Tracking cookies pose questions about your online privacy and are the main reason you see irrelevant ads most of the time you visit a website. They save your online behaviour and can be used to track your online activities. Sometimes cookies send the collected information back to the website.

Operating Systems

The operating system you use also keeps an eye on your activities. Operating systems like iOS and Microsoft Windows come with quite essential privacy protection. Thus, they know about the apps and websites you visit or search for. Also, they keep a track record of your finance but with little or no finance management protection. Making changes in your iOS and Windows device’s privacy settings also don’t work.

They track you for the apps, locations, games, and movies you watch on those devices. They record the majority of your data without your knowledge. In Europe, the GDPR allows the user to look at a detailed report of your ISP and operating system stores’ data. But, other countries don’t offer any such option.

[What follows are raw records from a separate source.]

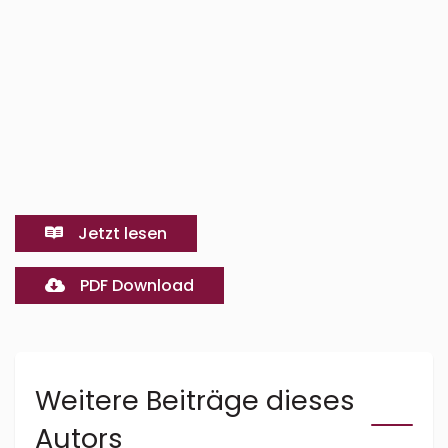
Jetzt lesen
PDF Download
Weitere Beiträge dieses
Autors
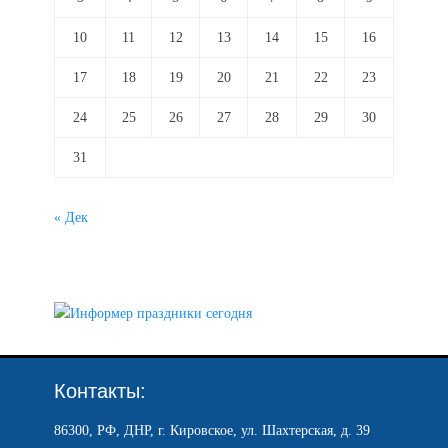
10
11
12
13
14
15
16
17
18
19
20
21
22
23
24
25
26
27
28
29
30
31
« Дек
Контакты:
86300, РФ, ДНР, г. Кировское, ул. Шахтерская, д. 39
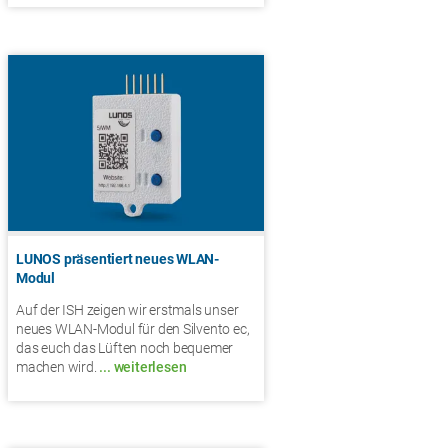
LUNOS präsentiert neues WLAN-
Modul
Auf der ISH zeigen wir erstmals unser
neues WLAN-Modul für den Silvento ec,
das euch das Lüften noch bequemer
machen wird.
... weiterlesen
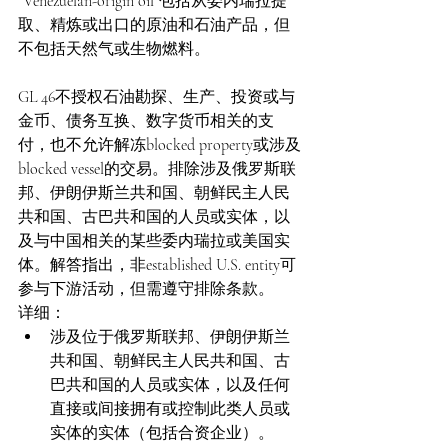
“Venezuelan-origin oil”包括从委内瑞拉提
取、精炼或出口的原油和石油产品，但
不包括天然气或生物燃料。
GL 46不授权石油勘探、生产、投资或与
金币、债务互换、数字货币相关的支
付，也不允许解冻blocked property或涉及
blocked vessel的交易。排除涉及俄罗斯联
邦、伊朗伊斯兰共和国、朝鲜民主人民
共和国、古巴共和国的人员或实体，以
及与中国相关的某些委内瑞拉或美国实
体。解答指出，非established U.S. entity可
参与下游活动，但需遵守排除条款。
详细：
涉及位于俄罗斯联邦、伊朗伊斯兰
共和国、朝鲜民主人民共和国、古
巴共和国的人员或实体，以及任何
直接或间接拥有或控制此类人员或
实体的实体（包括合资企业）。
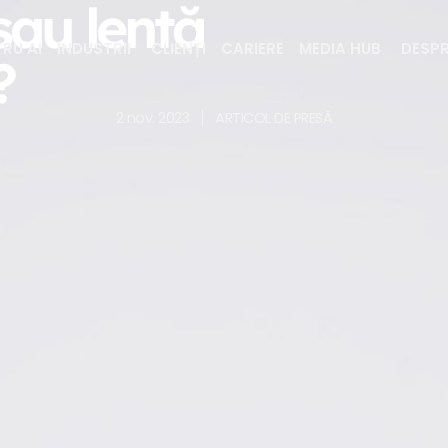
sau lentă
RU AI
INDUSTRII
CLIENȚI
CARIERE
MEDIA HUB
DESPR
?
2 nov. 2023
ARTICOL DE PRESĂ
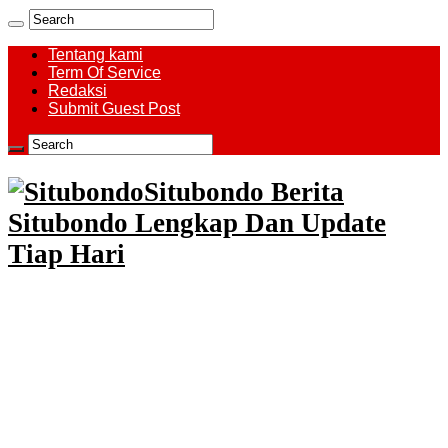
Tentang kami
Term Of Service
Redaksi
Submit Guest Post
Situbondo Berita
Situbondo Lengkap Dan Update
Tiap Hari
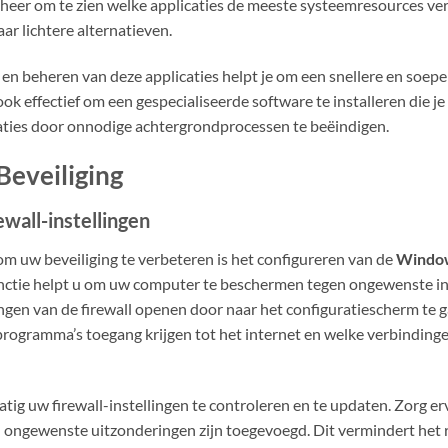
heer om te zien welke applicaties de meeste systeemresources verb
aar lichtere alternatieven.
en beheren van deze applicaties helpt je om een snellere en soepe
ok effectief om een gespecialiseerde software te installeren die je
aties door onnodige achtergrondprocessen te beëindigen.
Beveiliging
wall-instellingen
om uw beveiliging te verbeteren is het configureren van de
Window
nctie helpt u om uw computer te beschermen tegen ongewenste ind
ingen van de firewall openen door naar het configuratiescherm te ga
programma’s toegang krijgen tot het internet en welke verbindi
tig uw firewall-instellingen te controleren en te updaten. Zorg erv
n ongewenste uitzonderingen zijn toegevoegd. Dit vermindert het 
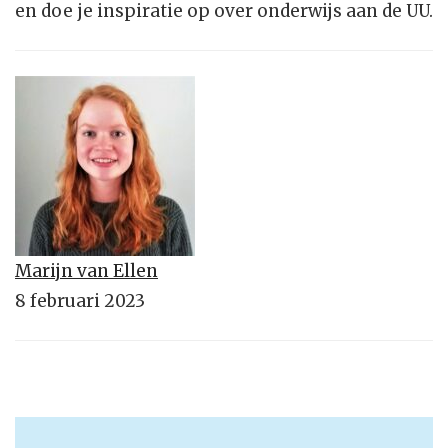
en doe je inspiratie op over onderwijs aan de UU.
Marijn van Ellen
8 februari 2023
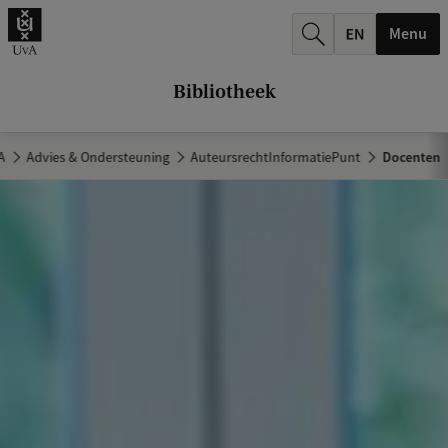
k
Menu
.
.
Bibliotheek
.
A
Advies & Ondersteuning
AuteursrechtInformatiePunt
Docenten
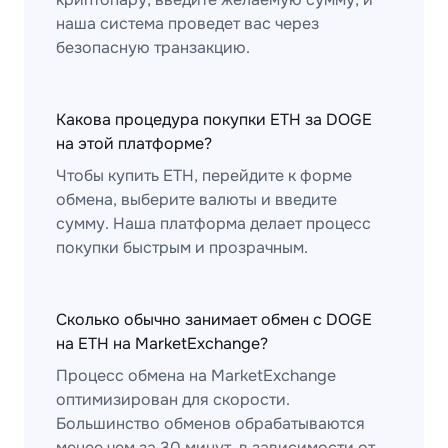
наша система проведет вас через
безопасную транзакцию.
Какова процедура покупки ETH за DOGE
на этой платформе?
Чтобы купить ETH, перейдите к форме
обмена, выберите валюты и введите
сумму. Наша платформа делает процесс
покупки быстрым и прозрачным.
Сколько обычно занимает обмен с DOGE
на ETH на MarketExchange?
Процесс обмена на MarketExchange
оптимизирован для скорости.
Большинство обменов обрабатываются
менее чем за 30 минут, в зависимости от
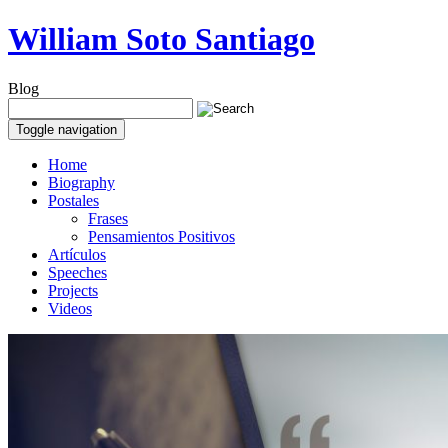
William Soto Santiago
Blog
Toggle navigation
Home
Biography
Postales
Frases
Pensamientos Positivos
Artículos
Speeches
Projects
Videos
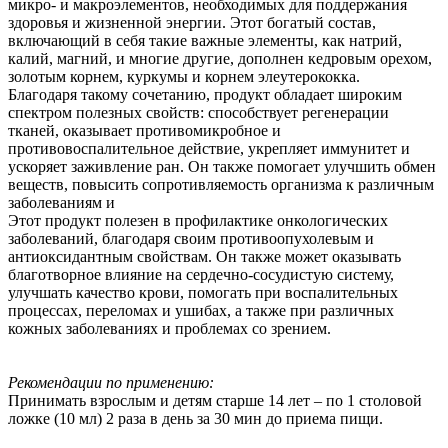
микро- и макроэлементов, необходимых для поддержания
здоровья и жизненной энергии. Этот богатый состав,
включающий в себя такие важные элементы, как натрий,
калий, магний, и многие другие, дополнен кедровым орехом,
золотым корнем, куркумы и корнем элеутерококка.
Благодаря такому сочетанию, продукт обладает широким
спектром полезных свойств: способствует регенерации
тканей, оказывает противомикробное и
противовоспалительное действие, укрепляет иммунитет и
ускоряет заживление ран. Он также помогает улучшить обмен
веществ, повысить сопротивляемость организма к различным
заболеваниям и
Этот продукт полезен в профилактике онкологических
заболеваний, благодаря своим противоопухолевым и
антиоксидантным свойствам. Он также может оказывать
благотворное влияние на сердечно-сосудистую систему,
улучшать качество крови, помогать при воспалительных
процессах, переломах и ушибах, а также при различных
кожных заболеваниях и проблемах со зрением.
Рекомендации по применению:
Принимать взрослым и детям старше 14 лет – по 1 столовой
ложке (10 мл) 2 раза в день за 30 мин до приема пищи.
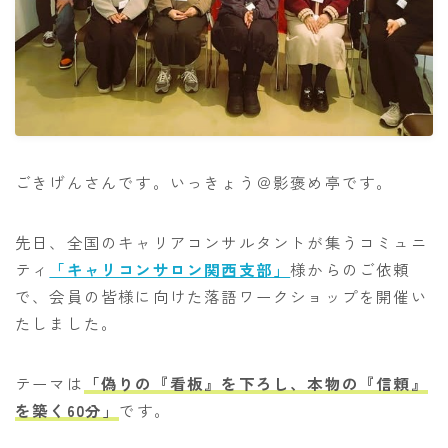
ごきげんさんです。いっきょう＠影褒め亭です。
先日、全国のキャリアコンサルタントが集うコミュニ
ティ
「キャリコンサロン関西支部」
様からのご依頼
で、会員の皆様に向けた落語ワークショップを開催い
たしました。
テーマは
「偽りの『看板』を下ろし、本物の『信頼』
を築く60分」
です。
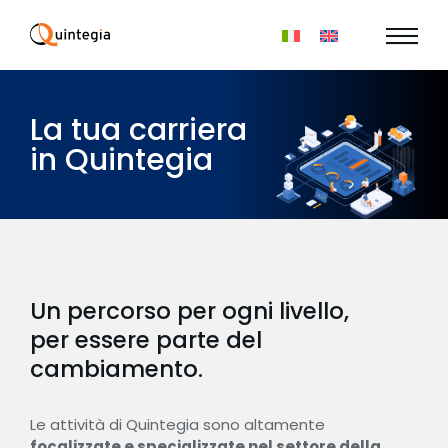
La tua carriera
in Quintegia
Un percorso per ogni livello,
per essere parte del
cambiamento.
Le attività di Quintegia sono altamente
focalizzate e specializzate nel settore della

How to Hide Your Browsing History?

After reading about the parties that can see your browsing history, I’m sure you will now look for ways to protect your online identity. There are several ways to hide your browsing history. All you need is to mask your IP address, and everything remains under your control. Below are some of the most effective ways to hide your online activities from prying eyes.

Proxy Server

You can use a proxy to remain anonymous over the web and to hide your IP address. Your IP address becomes invisible by connecting to a proxy server, and all your activities remain under the cover. Using a proxy provides great anonymity over the internet. But, the biggest drawback of using a broker is that it doesn’t encrypt your data traffic. It means that external parties can read your data traffic. Thus, a proxy is an excellent option when you want to browse the web anonymously, but it isn’t a secure option for exchanging sensitive data.

Use a VPN

Using a VPN is the most helpful solution for hiding your browsing history. The VPN guarantees complete anonymity and online security while surfing the web. It encrypts the data traffic and masks the IP address so others can’t read or steal it. No one can trace you or your activities when you connect with a VPN. When it comes to using a reliable VPN, you can have various options to choose from. As compared to a proxy, VPNs are a better option to use. They not only hide the IP address but also encrypt the data. Thus, they are more preferred and reliable to use.

Tor Browser

The Tor browser is another option to consider when protecting your online presence. It provides anonymity by routing the traffic through various nodes before reaching the destination. But, as the traffic goes through three different nodes, it slows down the speed. The Onion Router only hides the activity you’re working on; otherwise, your entire device is on your local network. This way, your ISP and other spying eyes can see and track your activities. A VPN and a Tor browser are recommended for the most outstanding protection and performance.

The Bottom Line

A secure web browsing experience is like a dream in today’s world. Your ISPs are always after you on the web. They are the ones who have all information about your activities and browsing history. Your data is also not secured because anyone can access it without your consent. Eight different parties can see your browsing history and the websites you visit. All of them collect, analyze, and store users’ data. It breaches users’ online privacy and increases the need to hide your online presence.

By using a proxy, VPN, and Tor browser, you can protect yourself from all snooping eyes. The best way is to use a VPN because of its benefits and top-notch level of privacy and security. It doesn’t mean you shouldn’t use other ways, but they are for short-term use. If you want a durable or long-term solution, use a reliable VPN service provider.